TASK GOAL
Below are the records to retype. Keep every character exactly and leave out the pictures.

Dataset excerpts
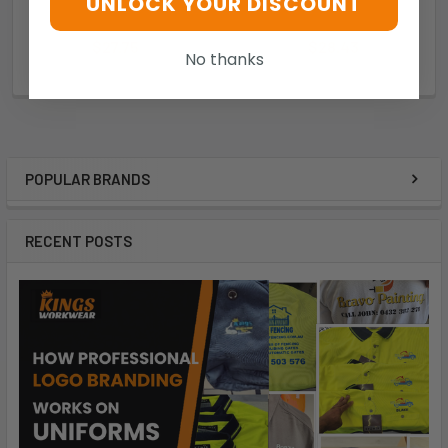
UNLOCK YOUR DISCOUNT
Syzmik
Syzmik
$27.75
$28.43
No thanks
bd71b90e85ac
b14be783397f
POPULAR BRANDS
RECENT POSTS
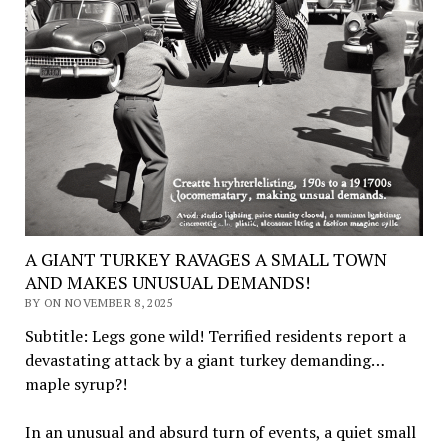
A GIANT TURKEY RAVAGES A SMALL TOWN
AND MAKES UNUSUAL DEMANDS!
BY ON NOVEMBER 8, 2025
Subtitle: Legs gone wild! Terrified residents report a
devastating attack by a giant turkey demanding…
maple syrup?!
In an unusual and absurd turn of events, a quiet small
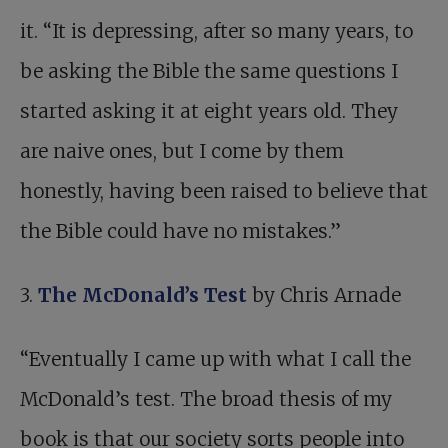
it. “It is depressing, after so many years, to
be asking the Bible the same questions I
started asking it at eight years old. They
are naive ones, but I come by them
honestly, having been raised to believe that
the Bible could have no mistakes.”
3.
The McDonald’s Test
by Chris Arnade
“Eventually I came up with what I call the
McDonald’s test. The broad thesis of my
book is that our society sorts people into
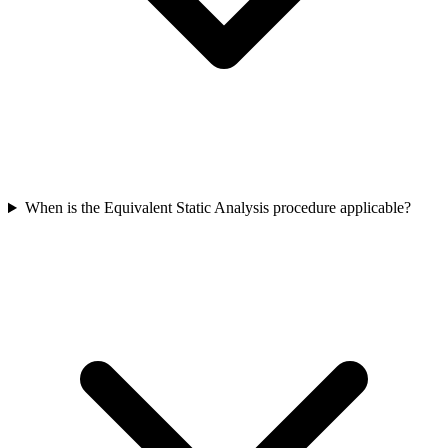
When is the Equivalent Static Analysis procedure applicable?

ANSWER BOX
UNLOCK YOUR DISCOUNT
Syzmik
Syzmik
$27.75
$28.43
No thanks
bd71b90e85ac
b14be783397f
POPULAR BRANDS
RECENT POSTS
A GIANT TURKEY RAVAGES A SMALL TOWN
AND MAKES UNUSUAL DEMANDS!
BY ON NOVEMBER 8, 2025
Subtitle: Legs gone wild! Terrified residents report a
devastating attack by a giant turkey demanding…
maple syrup?!
In an unusual and absurd turn of events, a quiet small
it. “It is depressing, after so many years, to
be asking the Bible the same questions I
started asking it at eight years old. They
are naive ones, but I come by them
honestly, having been raised to believe that
the Bible could have no mistakes.”
3.
The McDonald’s Test
by Chris Arnade
“Eventually I came up with what I call the
McDonald’s test. The broad thesis of my
book is that our society sorts people into
When is the Equivalent Static Analysis procedure applicable?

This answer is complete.